UriKatz comments on Deceptive Alignment is <1% Likely by Default

UriKatz 21 Mar 2023 2:37 UTC
3 points
2
“Models that are only pre-trained almost certainly don’t have consequentialist goals beyond the trivial next token prediction.”
Why is it impossible for our model which is pre-trained on the whole internet to pick up consequentialism and maximization, especially when it is already picking up non-consequentialist ethics and developing a “nuanced understanding” and “some understanding of direction following … without any reinforcement learning”? Why is it not possible to gain goal-directness from pre-training on the whole internet, thereby learning it before the base goal is conceptualized/understood? For that matter, why can’t the model pickup goal-directedness and a proxy-goal at this stage? To complicate matters more couldn’t it pick up goal-directedness and a proxy-goal without picking up consequentialism and maximization?
- DavidW 21 Mar 2023 20:09 UTC
  1 point
  −1
  Parent
  Pre-trained models could conceivably have goals like predicting the next token, but they should be extremely myopic and not have situational awareness.
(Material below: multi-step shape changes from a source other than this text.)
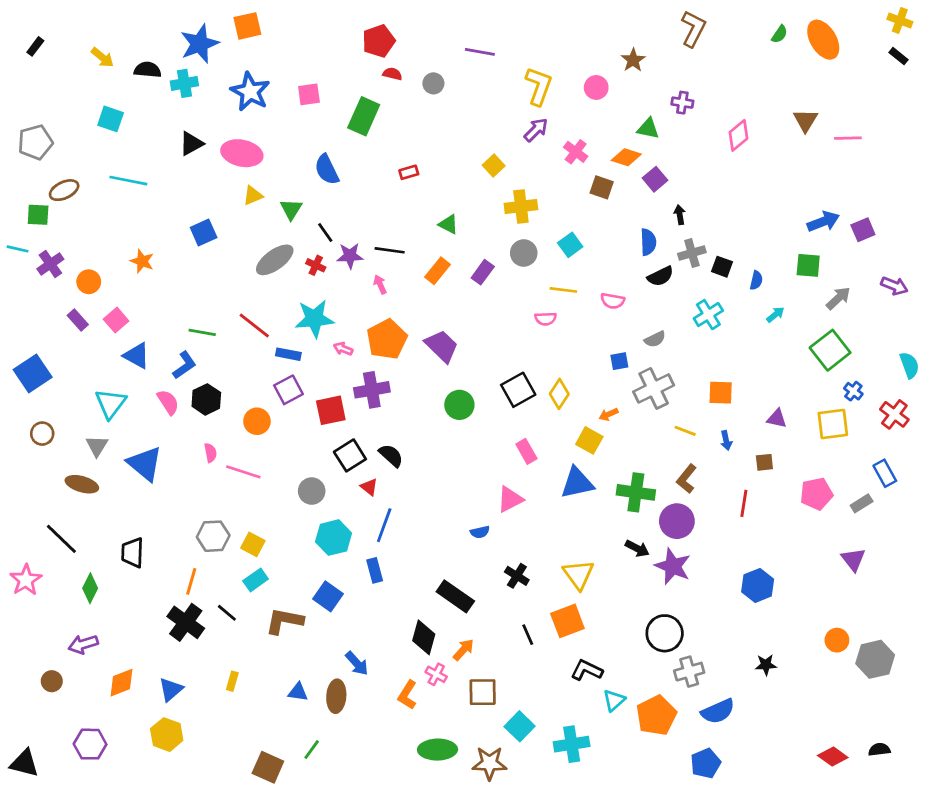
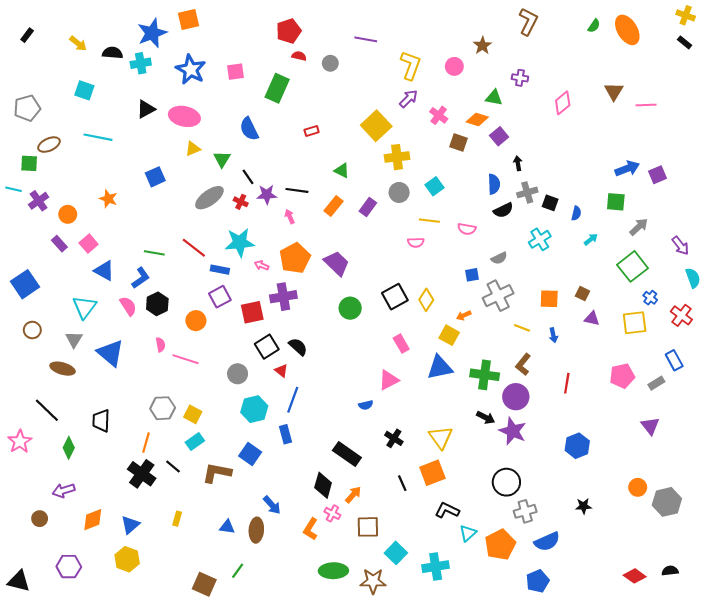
yellow square: (494, 165) -> (376, 126), size x1.8
purple arrow: (894, 286) -> (680, 246), moved, turned 30
brown square: (764, 462) -> (582, 294), moved, turned 32

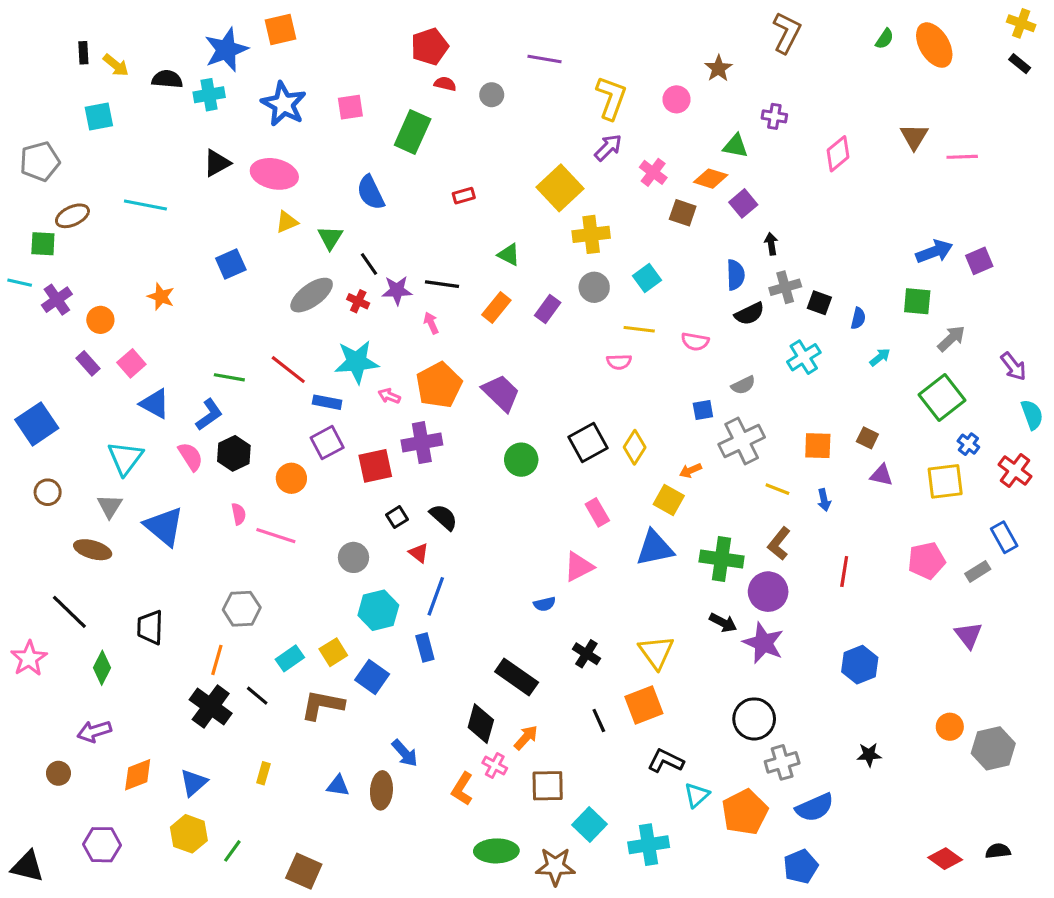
black rectangle: (27, 35) -> (83, 53), moved, turned -40
cyan square: (84, 90) -> (99, 116), moved, turned -30
black square: (267, 347) -> (397, 517), size x0.6
yellow square: (193, 414) -> (333, 652), moved, turned 30
green line: (238, 571) -> (232, 851), moved

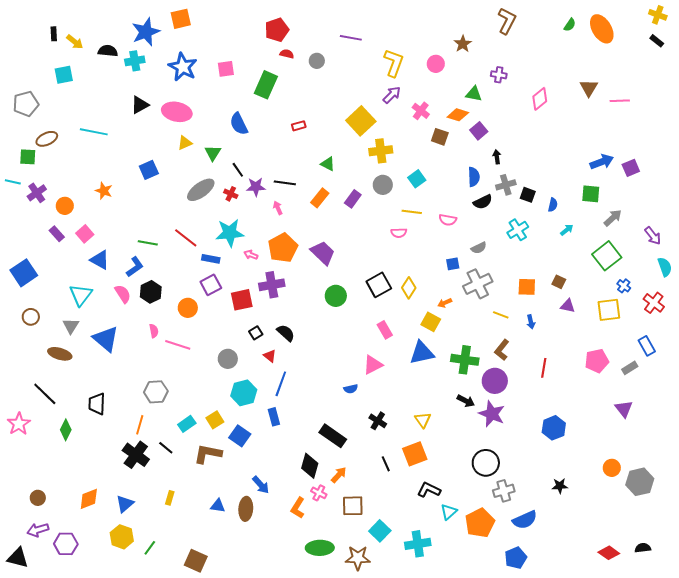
yellow triangle: (656, 652) -> (423, 420), size x0.7
purple arrow: (94, 731) -> (38, 530), moved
In pre-training, a text model predicts tokens totally independently of each other, and nothing other than its performance on the next token depends directly on its output. The model makes the prediction, then that prediction is used to update the model. Otherwise, it doesn’t directly affect anything. Having a goal for something external to its next prediction could only be harmful for training performance, so it should not emerge. The one exception would be if it were already deceptively aligned, but this is a discussion of how deceptive alignment might emerge, so we are assuming that the model isn’t (yet) deceptively aligned.
  I expect pre-training to creating something like a myopic prediction goal. Accomplishing this goal effectively would require sophisticated world modeling, but there would be no mechanism for the model to learn to optimize for a real-world goal. When the training mechanism switches to reinforcement learning, the model will not be deceptively aligned, and its goals will therefore evolve. The goals acquired in pre-training won’t be dangerous and should shift when the model switches to reinforcement learning.
  This model would understand consequentialism, as do non-consequentialist humans, without having a consequentialist goal.